In his inaugural address, President Harry S. Truman calls for a “bold new program for making the benefits of our scientific advances and industrial progress available for the improvement and growth of underdeveloped nations.”
The resulting Point Four program (so-called because it was the fourth point in Truman’s speech) resulted in millions of dollars in scientific and technical assistance–as well as hundreds of U.S. experts–sent to Latin American, Asian, Middle Eastern, and African nations.
Though Truman did not mention communism or the Soviet Union during his discussion of Point Four, it was clear that the program was part of a foreign policy designed to contain the Soviet threat. As the president noted, over “half of the people of the world are living in conditions approaching misery.” While the “material resources” that the United States might offer to these nations was limited, its technical superiority was “constantly growing” and was “inexhaustible.” Truman believed that this technical expertise could be used to foster economic development and opportunities for capital investment in the Third World.
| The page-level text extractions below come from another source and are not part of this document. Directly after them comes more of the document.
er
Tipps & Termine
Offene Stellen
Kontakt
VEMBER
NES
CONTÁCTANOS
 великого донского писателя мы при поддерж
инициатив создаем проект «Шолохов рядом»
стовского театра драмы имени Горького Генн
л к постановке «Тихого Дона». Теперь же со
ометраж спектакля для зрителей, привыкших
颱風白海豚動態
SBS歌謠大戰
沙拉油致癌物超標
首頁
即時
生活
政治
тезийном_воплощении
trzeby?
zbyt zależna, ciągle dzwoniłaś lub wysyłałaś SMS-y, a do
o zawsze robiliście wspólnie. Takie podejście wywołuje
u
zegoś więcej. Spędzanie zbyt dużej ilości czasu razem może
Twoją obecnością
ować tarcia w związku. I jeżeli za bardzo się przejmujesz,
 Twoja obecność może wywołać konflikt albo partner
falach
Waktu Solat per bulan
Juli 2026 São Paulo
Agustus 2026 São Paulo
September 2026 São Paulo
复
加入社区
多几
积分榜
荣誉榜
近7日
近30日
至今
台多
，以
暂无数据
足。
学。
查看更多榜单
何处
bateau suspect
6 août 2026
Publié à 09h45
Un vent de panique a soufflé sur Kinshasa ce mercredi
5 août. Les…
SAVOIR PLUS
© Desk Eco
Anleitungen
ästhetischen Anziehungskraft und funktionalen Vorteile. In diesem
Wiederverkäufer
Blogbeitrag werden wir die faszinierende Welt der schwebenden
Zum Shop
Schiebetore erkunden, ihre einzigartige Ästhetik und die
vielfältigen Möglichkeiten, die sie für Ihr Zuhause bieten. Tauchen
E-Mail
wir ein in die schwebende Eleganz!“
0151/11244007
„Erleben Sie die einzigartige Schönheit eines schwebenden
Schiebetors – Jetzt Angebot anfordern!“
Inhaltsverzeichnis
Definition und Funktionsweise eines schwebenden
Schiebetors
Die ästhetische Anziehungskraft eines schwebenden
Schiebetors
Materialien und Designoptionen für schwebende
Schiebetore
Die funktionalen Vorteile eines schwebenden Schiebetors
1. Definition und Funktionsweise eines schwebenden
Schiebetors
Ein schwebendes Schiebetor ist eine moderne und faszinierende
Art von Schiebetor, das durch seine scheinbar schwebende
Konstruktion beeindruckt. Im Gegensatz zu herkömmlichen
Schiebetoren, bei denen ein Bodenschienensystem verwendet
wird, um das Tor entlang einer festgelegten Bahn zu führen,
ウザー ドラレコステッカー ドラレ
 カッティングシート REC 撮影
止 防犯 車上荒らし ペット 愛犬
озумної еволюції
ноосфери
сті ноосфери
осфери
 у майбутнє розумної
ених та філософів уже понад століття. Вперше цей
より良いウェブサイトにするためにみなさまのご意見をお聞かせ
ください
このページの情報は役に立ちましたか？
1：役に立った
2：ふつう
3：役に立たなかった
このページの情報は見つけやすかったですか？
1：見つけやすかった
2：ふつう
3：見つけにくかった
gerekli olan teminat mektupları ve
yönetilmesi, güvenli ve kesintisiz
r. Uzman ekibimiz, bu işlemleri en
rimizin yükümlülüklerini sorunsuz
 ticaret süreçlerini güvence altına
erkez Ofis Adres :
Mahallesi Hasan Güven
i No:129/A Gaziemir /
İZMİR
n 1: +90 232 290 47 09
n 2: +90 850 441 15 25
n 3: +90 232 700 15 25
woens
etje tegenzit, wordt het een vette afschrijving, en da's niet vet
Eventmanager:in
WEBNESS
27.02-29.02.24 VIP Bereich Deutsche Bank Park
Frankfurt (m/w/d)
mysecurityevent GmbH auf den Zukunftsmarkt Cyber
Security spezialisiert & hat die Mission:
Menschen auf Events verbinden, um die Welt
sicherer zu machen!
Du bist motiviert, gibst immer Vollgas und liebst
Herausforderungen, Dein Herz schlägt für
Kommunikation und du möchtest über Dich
Such action would also benefit the United States, since past experience demonstrated that “our commerce with other countries expands as they progress industrially and economically.” “Democracy alone,” Truman announced, “can supply the vitalizing force to stir the peoples of the world into triumphant action.”
The program drew some criticism in the United States and abroad. In America, some U.S. businessmen and agricultural producers were wary that programs aimed to help other countries with the production of goods and crops might be at odds with their own interests. The Senate, reflecting many of these concerns, passed the program by the margin of only one vote in May 1950. Abroad, suspicions arose that Point Four was merely another form of economic imperialism designed to force Third World nations to increase their natural resource production for the benefit of Western industries. Despite these concerns, America’s technical assistance initiatives to other countries continued throughout the duration of the Cold War, though they came to operate under a variety of different program and agency names.